(Dataset extract begins)

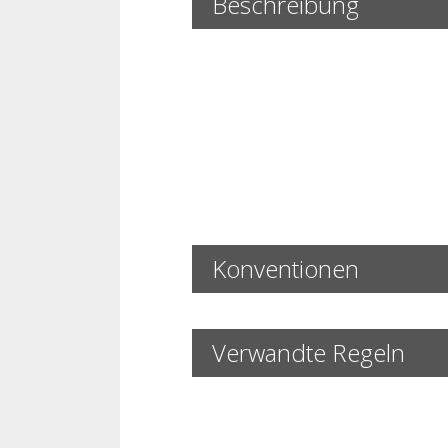
Beschreibung
Konventionen
Verwandte Regeln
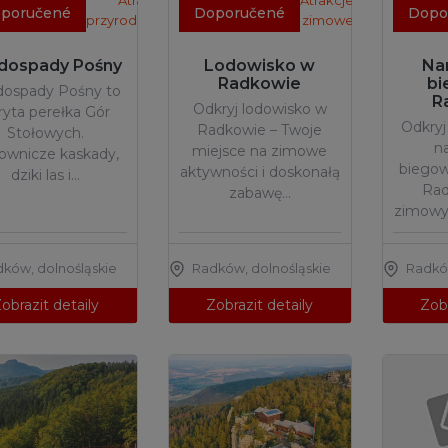
Atrakcje
Atrakcje
poručené
Doporučené
Dopo
przyrodnicze
zimowe
ospady Pośny
Lodowisko w
Na
Radkowie
bi
ospady Pośny to
R
Odkryj lodowisko w
ryta perełka Gór
Odkryj
Radkowie – Twoje
Stołowych.
n
miejsce na zimowe
ownicze kaskady,
biego
aktywności i doskonałą
dziki las i…
Rad
zabawę…
zimowy 
dków
,
dolnośląskie
Radków
,
dolnośląskie
Radk
obrazit detaily
Zobrazit detaily
Zobr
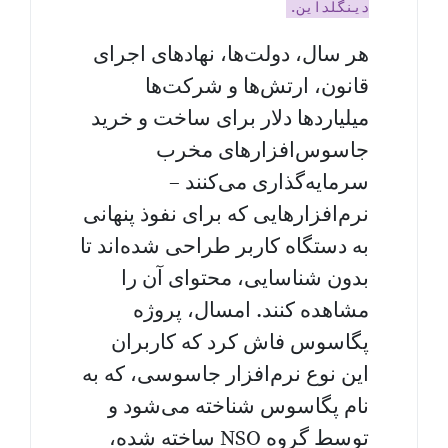
دینگلداین.
هر سال، دولت‌ها، نهاد‌های اجرای
قانون، ارتش‌ها و شرکت‌ها
میلیاردها دلار برای ساخت و خرید
جاسوس‌افزارهای مخرب
سرمایه‌گذاری می‌کنند –
نرم‌افزارهایی که برای نفوذ پنهانی
به دستگاه کاربر طراحی شده‌اند تا
بدون شناسایی، محتوای آن را
مشاهده کنند. امسال، پروژه
پگاسوس فاش کرد که کاربران
این نوع نرم‌افزار جاسوسی، که به
نام پگاسوس شناخته می‌شود و
توسط گروه NSO ساخته شده،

(Dataset extract ends)

→ What needs to be done: Quote exactly, and nothing besides, the lines from the one with "Odkryj lodowisko w" through the end of the records above; include both ends and omit the pictures.

→ Written solution:
Odkryj lodowisko w
ryta perełka Gór
Odkryj
Radkowie – Twoje
Stołowych.
n
miejsce na zimowe
ownicze kaskady,
biego
aktywności i doskonałą
dziki las i…
Rad
zabawę…
zimowy 
dków
,
dolnośląskie
Radków
,
dolnośląskie
Radk
obrazit detaily
Zobrazit detaily
Zobr
دینگلداین.
هر سال، دولت‌ها، نهاد‌های اجرای
قانون، ارتش‌ها و شرکت‌ها
میلیاردها دلار برای ساخت و خرید
جاسوس‌افزارهای مخرب
سرمایه‌گذاری می‌کنند –
نرم‌افزارهایی که برای نفوذ پنهانی
به دستگاه کاربر طراحی شده‌اند تا
بدون شناسایی، محتوای آن را
مشاهده کنند. امسال، پروژه
پگاسوس فاش کرد که کاربران
این نوع نرم‌افزار جاسوسی، که به
نام پگاسوس شناخته می‌شود و
توسط گروه NSO ساخته شده،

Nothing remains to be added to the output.